Originally unveiled in 2005 by the French Foreign Minister Michel Barnier, May 15th marks the 18th birthday of Warsaw’s Charles de Gaulle statue.
Cast from bronze in Bielsko-Biała, it was copied on a Jean Cardot sculpture that debuted in Paris five years before. Four metres in height, and depicting the Frenchman striding briskly towards Nowy Świat, the location was by no means incidental: it was down this route that the Frenchman would walk, not least to pick-up a bag of doughnuts from the Blikle confectionary.

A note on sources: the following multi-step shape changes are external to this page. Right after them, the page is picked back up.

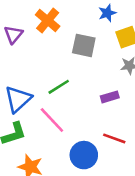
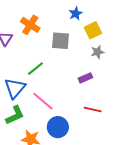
green line: (59, 87) -> (36, 69), moved
blue circle: (84, 155) -> (58, 127), moved

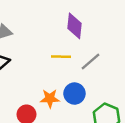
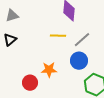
blue circle: (74, 94) -> (79, 61), moved

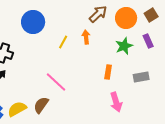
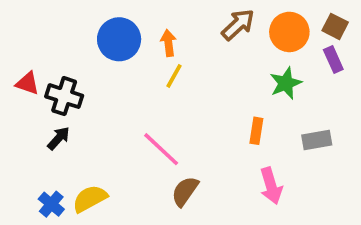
brown square: (151, 15) -> (335, 26), turned -32
orange arrow: (86, 37) -> (168, 43), moved
purple rectangle: (148, 41) -> (333, 59), moved
brown semicircle: (41, 105) -> (185, 191), moved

First stationed in Warsaw between April 1919 and May 1920, de Gaulle returned for a second stint shortly thereafter that lasted from June 1920 to January 1921. Tasked with training officers for the Polish Army, de Gaulle found himself based largely at a cadet school in Rembertów.
Later, as the Red Army poured towards Warsaw during the Polish-Soviet War, de Gaulle joined the Southern Front to serve as an advisor to General Rydz-Śmigły.
A staunch friend of Poland, de Gaulle condemned the 1944 Yalta Conference which essentially handed the country over to the mercy of Stalin. When he revisited in 1967, he reiterated his support for a free Poland.
Costing PLN 1.2 million, and funded by French investors active on the Polish market, the de Gaulle monument is a fitting tribute to one of the country’s most faithful allies.